• [About this exercise] Among the entries below, how many lines hold "Фрязино"? Only the number is wanted.
----- Dataset entries
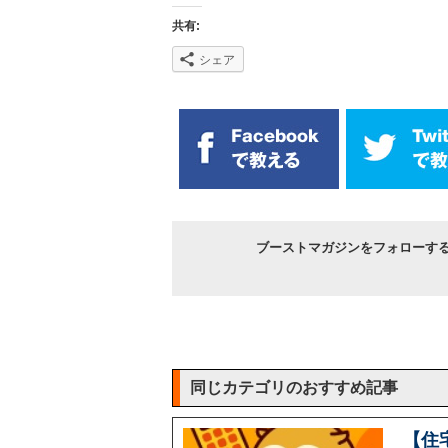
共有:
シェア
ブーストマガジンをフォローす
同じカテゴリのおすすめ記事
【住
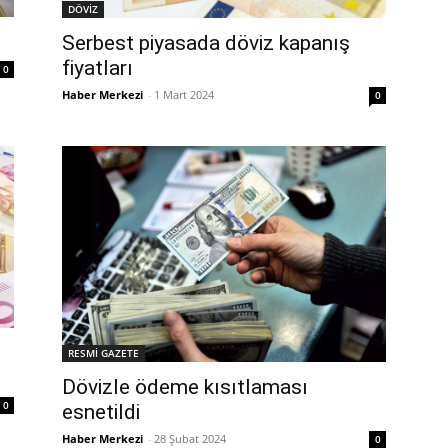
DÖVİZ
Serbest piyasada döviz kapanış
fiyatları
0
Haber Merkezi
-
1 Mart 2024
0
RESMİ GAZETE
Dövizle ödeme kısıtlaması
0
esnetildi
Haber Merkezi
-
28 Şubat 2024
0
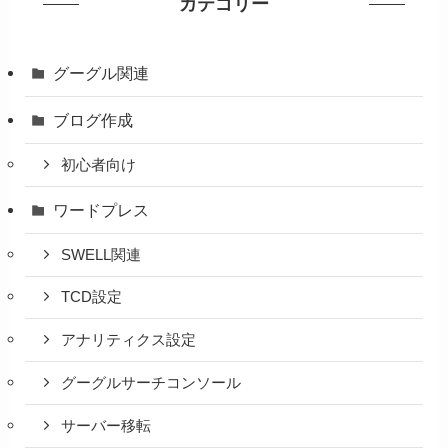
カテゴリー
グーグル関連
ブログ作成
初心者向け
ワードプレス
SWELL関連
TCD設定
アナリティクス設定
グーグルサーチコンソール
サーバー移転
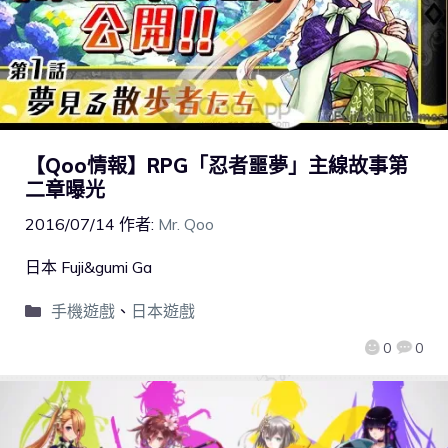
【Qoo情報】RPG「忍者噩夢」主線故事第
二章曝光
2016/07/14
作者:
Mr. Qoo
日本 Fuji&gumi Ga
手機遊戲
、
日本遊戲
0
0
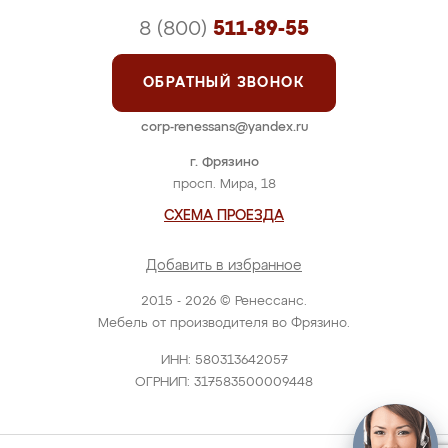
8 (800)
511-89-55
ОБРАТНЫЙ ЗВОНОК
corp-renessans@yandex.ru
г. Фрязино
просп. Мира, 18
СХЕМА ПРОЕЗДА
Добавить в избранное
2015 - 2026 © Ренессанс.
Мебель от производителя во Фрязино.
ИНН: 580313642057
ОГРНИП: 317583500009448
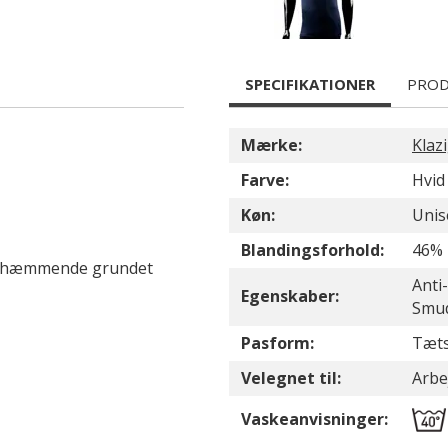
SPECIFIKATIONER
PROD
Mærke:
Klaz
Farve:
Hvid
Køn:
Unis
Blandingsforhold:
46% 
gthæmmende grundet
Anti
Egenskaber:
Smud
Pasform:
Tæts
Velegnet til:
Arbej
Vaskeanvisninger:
----------
• [The answer] 2